王洪波第一反应是“谁问你这个了啊”,回过神来才明白,原来谢潋已经开始不清醒。谢潋喝醉没有预兆,并且醉酒状态几乎与平时无异。王洪波快速看了看周围,所有人都在欢笑,热闹将谢潋的状态掩藏得很好。他突然看到谢潋又拿过一瓶酒将空杯倒满,赶快着急忙慌地伸手阻拦,“行了行了,我操,真不能喝了!”

可是谢潋却将他的手挡开,说:“不碍事的。”这句话是说给王洪波,说给二狗,或是所有人。紧接着他抬起手,指腹擦掉杯沿的多余水痕,“……不碍事的。”

二狗在家排行老二,他的哥哥荀承礼大他十岁,今年已经开始经手家中事务。

荀承礼当年走了艺考的路,后进入美术类大学主修视觉艺术。他有些艺术天赋,但还是后天培养占大部分功劳。全市最顶尖的画室收人极少,并且价格昂贵,因为建立者与他父亲有些交情,荀承礼在高二前的暑假顺利拜师。这事不算什么秘密。二狗为人高调,家务事也经常拿出来吹嘘,信息走漏于一张酒桌,后来在附中的美术类特长生中传开。

谢潋没费多少功夫就在学校打听到这一情报。他承诺要帮助江也,相应的行动必须落实。但两人互看不顺眼多年,二狗也许帮过很多个“江也”,但不一定会帮他的江也。一场交易在所难免。
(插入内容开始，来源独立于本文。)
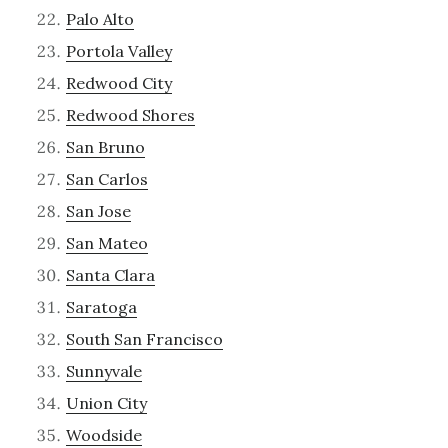
Palo Alto
Portola Valley
Redwood City
Redwood Shores
San Bruno
San Carlos
San Jose
San Mateo
Santa Clara
Saratoga
South San Francisco
Sunnyvale
Union City
Woodside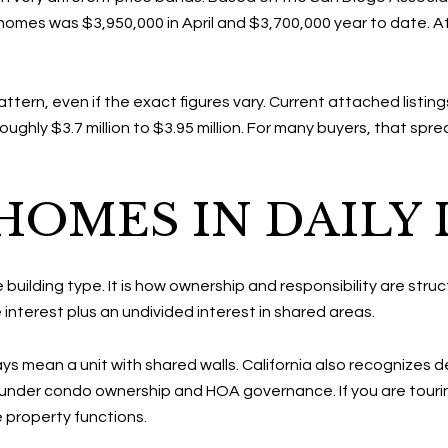
homes was $3,950,000 in April and $3,700,000 year to date. 
ern, even if the exact figures vary. Current attached listings
ughly $3.7 million to $3.95 million. For many buyers, that spr
OMES IN DAILY 
 building type. It is how ownership and responsibility are struc
interest plus an undivided interest in shared areas.
 mean a unit with shared walls. California also recognizes 
under condo ownership and HOA governance. If you are touring p
property functions.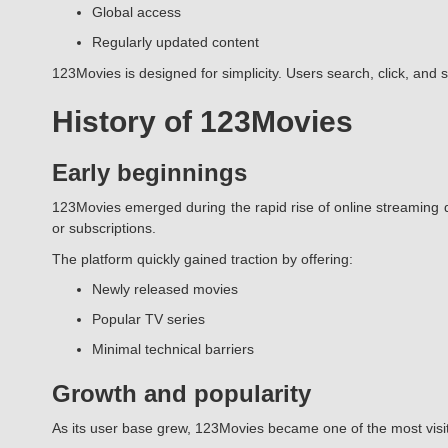
Global access
Regularly updated content
123Movies is designed for simplicity. Users search, click, and 
History of 123Movies
Early beginnings
123Movies emerged during the rapid rise of online streaming d
or subscriptions.
The platform quickly gained traction by offering:
Newly released movies
Popular TV series
Minimal technical barriers
Growth and popularity
As its user base grew, 123Movies became one of the most visi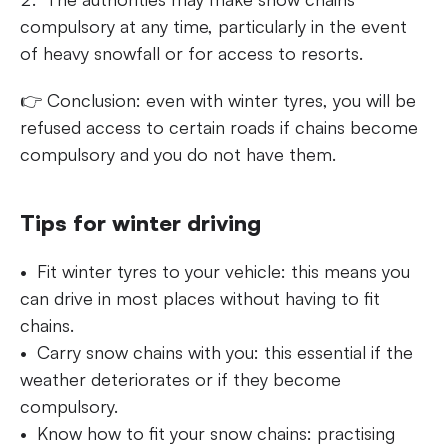
compulsory at any time, particularly in the event
of heavy snowfall or for access to resorts.
👉 Conclusion: even with winter tyres, you will be
refused access to certain roads if chains become
compulsory and you do not have them.
Tips for winter driving
Fit winter tyres to your vehicle: this means you
can drive in most places without having to fit
chains.
Carry snow chains with you: this essential if the
weather deteriorates or if they become
compulsory.
Know how to fit your snow chains: practising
可是年轻人有什么呢?无非是永远高抬的头颅,永远不熄的眼神,自以为金贵的身躯永远学不会折损尊严一厘。

谢潋笑了笑,再一次举起酒杯。此时他的手已经有些颤,但盛满的酒却没有洒出一滴。随着杯内液体的减少,杯口倾斜角拉大,他隔着厚厚的玻璃杯底,去看左边人的轮廓。

当空酒杯被“咣”一声放下,谢潋恍惚间看到二狗嘴角抿出愉快的笑。

啤酒罐东倒西歪躺满了桌台,果酒的甜蜜被掠夺一空,四瓶野格只剩空瓶,辨识度极高的气味却还在淡淡地飘。

酒终于喝完了。

谢潋放在桌下的手里突然被塞了个什么东西,薄薄的,边角锋利,他低下头努力辨认,发现是一张名片。正面印着画室官方信息,这没什么重要,真正有价值的是——

谢潋将它反过来。空白的卡片中间横了串龙飞凤舞的电话号码,那是一点微不足道的尊严换得的“战利品”。多么容易。

他扯着唇角笑了一下。

看,有些东西,你总是要学的。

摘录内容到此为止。